Desertion was another major concern. Civil War volunteers were no more anxious to sweat in Texas than they were to fight Crazy Horse in Wyoming, and they deserted in droves. Custer had at least one deserter shot, and although it evidently lowered the desertion rate, the action got him into further trouble. As reported in the northern press, here was Custer hobnobbing with former rebels, engaging in horse races and trades with former Confederate generals, enjoying the supposed luxuries of southern plantation living, and meanwhile flogging or shooting the brave boys who had saved the Union.

Custer’s politics were not helping him any, either. His new-found opposition to slavery did not cause him to change his views about blacks in any significant way. “I am in favor of elevating the negro to the extent of his capacity and intelligence,” he wrote, using the code words so common to nineteenth-century American racists, “and of our doing everything in our power to advance the race, … but I am opposed to making this advance by correspondingly debasing
any portion of the white race.
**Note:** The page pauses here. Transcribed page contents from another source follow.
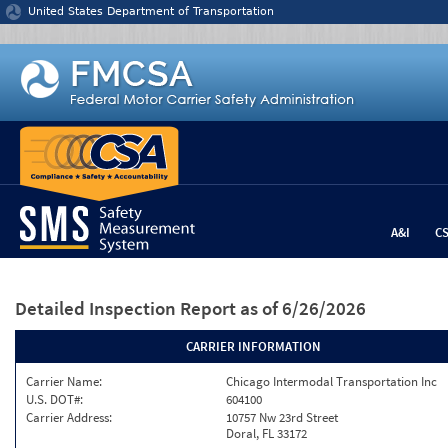
Jump to content
United States Department of Transportation
A&I
C
Detailed Inspection Report
as of 6/26/2026
CARRIER INFORMATION
Carrier Name:
Chicago Intermodal Transportation Inc
U.S. DOT#:
604100
Carrier Address:
10757 Nw 23rd Street
Doral, FL 33172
As to trusting the negro with the most sacred and responsible privilege—the right of suffrage—I should as soon think of elevating an Indian Chief to the Popedom of Rome.”
11
As usual, Custer’s political sentiments were derivative, a reflection of the commonplace judgments he heard daily from his southern friends. He hardly thought about what he was saying, and his impulsiveness, so necessary to his battlefield success, was beginning to damage his career. By taking the stand that he did he was placing himself in direct opposition to the most powerful political party in the country on the key political issue of the day, the freedman’s right to vote.

Sheridan had recommended Custer for a permanent two-star rank in the regular Army, and throughout the second half of 1865 argued his case hard. But the Republicans controlling Congress were suspicious of pro-South officers, with good reason, as they were sabotaging national policy and undermining basic programs of elementary justice for freedmen and southern unionists. On January 31, 1866, Custer received the bad news—his volunteer commission had expired and he was reduced to his regular Army rank of captain in the 5th U. S. Cavalry and transferred to the east. He sold most of his horses, more than half of his dogs, disbanded his beloved staff, and started on the long road back to Monroe. He arrived in April, moved into Judge Bacon’s house, received a thirty-day leave of absence, and began to think about the future.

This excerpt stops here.